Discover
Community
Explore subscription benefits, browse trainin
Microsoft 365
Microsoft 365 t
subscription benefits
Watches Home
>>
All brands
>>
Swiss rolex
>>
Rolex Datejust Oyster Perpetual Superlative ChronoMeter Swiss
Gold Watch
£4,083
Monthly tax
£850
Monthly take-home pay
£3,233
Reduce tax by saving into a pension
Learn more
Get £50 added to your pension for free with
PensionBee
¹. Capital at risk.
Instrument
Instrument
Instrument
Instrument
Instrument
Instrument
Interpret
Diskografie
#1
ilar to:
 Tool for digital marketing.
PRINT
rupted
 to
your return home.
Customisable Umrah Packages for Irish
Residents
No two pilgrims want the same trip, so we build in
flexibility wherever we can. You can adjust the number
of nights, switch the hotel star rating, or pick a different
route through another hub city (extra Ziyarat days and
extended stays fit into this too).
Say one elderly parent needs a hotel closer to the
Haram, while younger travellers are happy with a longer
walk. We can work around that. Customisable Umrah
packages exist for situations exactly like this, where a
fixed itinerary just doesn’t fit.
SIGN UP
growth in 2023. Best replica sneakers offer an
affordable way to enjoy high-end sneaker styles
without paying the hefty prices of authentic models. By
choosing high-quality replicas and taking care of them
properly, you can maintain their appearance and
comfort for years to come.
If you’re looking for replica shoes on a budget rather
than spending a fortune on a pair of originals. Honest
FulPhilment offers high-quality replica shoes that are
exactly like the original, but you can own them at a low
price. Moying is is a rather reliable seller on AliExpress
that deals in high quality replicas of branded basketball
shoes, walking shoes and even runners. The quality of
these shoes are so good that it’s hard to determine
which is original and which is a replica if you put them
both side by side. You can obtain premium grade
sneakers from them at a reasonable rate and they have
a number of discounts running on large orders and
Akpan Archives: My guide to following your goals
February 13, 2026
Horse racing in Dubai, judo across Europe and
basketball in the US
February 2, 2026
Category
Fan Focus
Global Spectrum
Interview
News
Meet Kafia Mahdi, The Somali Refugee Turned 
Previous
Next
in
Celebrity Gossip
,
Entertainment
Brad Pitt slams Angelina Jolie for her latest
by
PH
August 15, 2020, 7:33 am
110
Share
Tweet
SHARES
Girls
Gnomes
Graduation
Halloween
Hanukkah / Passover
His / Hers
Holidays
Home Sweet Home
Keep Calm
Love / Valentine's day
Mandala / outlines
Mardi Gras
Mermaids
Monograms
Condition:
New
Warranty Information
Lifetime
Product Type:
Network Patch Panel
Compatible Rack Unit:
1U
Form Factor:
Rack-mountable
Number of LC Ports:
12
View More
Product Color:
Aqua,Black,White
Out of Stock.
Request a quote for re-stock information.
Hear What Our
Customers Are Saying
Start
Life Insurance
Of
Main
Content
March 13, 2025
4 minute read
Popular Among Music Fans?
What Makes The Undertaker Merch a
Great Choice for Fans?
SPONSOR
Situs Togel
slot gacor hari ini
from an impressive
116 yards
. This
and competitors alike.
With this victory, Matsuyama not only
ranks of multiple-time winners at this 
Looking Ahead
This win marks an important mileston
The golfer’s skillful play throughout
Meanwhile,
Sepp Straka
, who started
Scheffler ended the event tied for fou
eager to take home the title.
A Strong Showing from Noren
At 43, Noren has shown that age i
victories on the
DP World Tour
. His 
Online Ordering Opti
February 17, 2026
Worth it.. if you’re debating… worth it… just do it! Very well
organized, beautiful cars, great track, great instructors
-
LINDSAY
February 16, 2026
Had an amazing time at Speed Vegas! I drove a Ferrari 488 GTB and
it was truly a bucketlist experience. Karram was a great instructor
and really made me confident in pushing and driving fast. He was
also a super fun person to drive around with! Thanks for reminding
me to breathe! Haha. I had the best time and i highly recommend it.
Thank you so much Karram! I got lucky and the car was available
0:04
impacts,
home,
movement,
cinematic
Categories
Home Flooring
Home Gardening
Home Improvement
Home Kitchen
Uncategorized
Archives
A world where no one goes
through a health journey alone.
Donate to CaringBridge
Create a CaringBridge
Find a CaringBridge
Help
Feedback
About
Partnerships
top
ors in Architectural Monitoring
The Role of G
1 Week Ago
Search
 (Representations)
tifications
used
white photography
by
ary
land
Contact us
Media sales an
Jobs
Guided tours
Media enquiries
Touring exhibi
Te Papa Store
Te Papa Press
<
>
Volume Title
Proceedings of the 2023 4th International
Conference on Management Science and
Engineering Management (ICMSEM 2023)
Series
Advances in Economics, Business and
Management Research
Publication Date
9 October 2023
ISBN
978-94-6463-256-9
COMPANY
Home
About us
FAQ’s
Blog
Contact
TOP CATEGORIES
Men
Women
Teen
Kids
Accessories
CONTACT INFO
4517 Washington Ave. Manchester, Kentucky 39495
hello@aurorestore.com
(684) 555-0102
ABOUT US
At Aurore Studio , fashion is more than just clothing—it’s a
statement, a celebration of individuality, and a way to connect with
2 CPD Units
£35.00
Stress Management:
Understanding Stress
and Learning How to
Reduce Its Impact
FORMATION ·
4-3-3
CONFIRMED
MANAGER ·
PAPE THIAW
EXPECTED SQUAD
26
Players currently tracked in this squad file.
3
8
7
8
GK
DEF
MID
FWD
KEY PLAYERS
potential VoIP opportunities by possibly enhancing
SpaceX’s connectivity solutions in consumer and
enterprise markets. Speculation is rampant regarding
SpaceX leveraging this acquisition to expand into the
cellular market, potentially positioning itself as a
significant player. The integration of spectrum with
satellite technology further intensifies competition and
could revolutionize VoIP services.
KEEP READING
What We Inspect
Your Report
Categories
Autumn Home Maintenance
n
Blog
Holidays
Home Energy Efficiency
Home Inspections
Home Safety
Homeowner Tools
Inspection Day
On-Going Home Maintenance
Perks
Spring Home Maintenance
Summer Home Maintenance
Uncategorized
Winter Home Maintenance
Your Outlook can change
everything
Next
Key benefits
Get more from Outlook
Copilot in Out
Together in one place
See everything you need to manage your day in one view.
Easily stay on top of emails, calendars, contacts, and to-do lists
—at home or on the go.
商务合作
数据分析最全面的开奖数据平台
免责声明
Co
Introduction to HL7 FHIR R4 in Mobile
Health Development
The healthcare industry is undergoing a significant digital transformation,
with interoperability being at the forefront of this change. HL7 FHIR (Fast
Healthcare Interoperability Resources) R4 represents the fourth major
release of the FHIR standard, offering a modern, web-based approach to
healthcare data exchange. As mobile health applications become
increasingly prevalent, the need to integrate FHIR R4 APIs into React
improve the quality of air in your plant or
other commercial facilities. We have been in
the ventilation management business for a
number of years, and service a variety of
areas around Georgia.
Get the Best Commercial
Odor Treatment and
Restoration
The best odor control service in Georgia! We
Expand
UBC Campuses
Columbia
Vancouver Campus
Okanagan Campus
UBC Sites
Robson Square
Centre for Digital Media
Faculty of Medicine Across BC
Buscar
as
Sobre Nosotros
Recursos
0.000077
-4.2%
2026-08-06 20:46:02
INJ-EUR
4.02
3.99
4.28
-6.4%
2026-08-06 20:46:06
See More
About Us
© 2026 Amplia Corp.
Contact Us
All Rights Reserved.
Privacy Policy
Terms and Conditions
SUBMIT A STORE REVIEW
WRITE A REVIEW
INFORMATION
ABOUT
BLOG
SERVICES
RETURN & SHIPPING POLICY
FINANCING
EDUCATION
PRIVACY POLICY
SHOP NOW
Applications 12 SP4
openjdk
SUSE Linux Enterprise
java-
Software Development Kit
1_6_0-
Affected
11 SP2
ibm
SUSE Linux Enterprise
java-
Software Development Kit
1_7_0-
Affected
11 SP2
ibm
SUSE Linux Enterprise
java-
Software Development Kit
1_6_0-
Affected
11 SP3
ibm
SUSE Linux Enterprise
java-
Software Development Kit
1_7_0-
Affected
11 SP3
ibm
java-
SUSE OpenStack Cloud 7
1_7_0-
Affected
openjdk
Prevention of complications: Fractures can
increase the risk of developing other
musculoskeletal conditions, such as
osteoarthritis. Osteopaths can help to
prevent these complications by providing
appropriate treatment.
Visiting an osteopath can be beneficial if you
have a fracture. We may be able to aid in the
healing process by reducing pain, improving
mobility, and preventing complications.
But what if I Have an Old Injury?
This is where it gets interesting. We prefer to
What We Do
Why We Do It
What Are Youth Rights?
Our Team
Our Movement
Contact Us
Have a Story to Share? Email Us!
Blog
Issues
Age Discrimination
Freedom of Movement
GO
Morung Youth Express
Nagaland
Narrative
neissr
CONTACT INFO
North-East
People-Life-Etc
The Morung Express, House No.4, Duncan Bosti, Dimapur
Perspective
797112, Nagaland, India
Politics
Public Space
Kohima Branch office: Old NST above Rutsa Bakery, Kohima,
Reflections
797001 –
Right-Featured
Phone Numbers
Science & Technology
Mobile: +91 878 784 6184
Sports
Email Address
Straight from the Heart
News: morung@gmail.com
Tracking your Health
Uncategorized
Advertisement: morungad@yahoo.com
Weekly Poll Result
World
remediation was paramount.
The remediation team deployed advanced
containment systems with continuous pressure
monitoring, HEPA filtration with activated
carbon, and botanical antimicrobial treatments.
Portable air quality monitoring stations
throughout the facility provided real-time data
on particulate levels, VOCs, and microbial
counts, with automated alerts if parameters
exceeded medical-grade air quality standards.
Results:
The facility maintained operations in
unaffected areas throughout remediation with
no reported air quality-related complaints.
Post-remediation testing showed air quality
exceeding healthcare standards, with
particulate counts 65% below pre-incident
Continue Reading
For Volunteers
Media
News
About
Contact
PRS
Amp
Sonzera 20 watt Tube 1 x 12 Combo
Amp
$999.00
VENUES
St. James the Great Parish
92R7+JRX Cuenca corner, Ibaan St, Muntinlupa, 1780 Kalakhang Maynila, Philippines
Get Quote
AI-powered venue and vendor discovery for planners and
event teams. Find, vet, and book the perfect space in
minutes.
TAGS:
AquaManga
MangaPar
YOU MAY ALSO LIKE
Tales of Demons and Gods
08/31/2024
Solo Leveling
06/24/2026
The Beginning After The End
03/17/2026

* **Work required**: All that belongs in the answer is the run of lines above from the line containing "Home Energy Efficiency" through the line containing "Easily stay on", exactly as written.

* **Response to this exercise**:
Home Energy Efficiency
Home Inspections
Home Safety
Homeowner Tools
Inspection Day
On-Going Home Maintenance
Perks
Spring Home Maintenance
Summer Home Maintenance
Uncategorized
Winter Home Maintenance
Your Outlook can change
everything
Next
Key benefits
Get more from Outlook
Copilot in Out
Together in one place
See everything you need to manage your day in one view.
Easily stay on top of emails, calendars, contacts, and to-do lists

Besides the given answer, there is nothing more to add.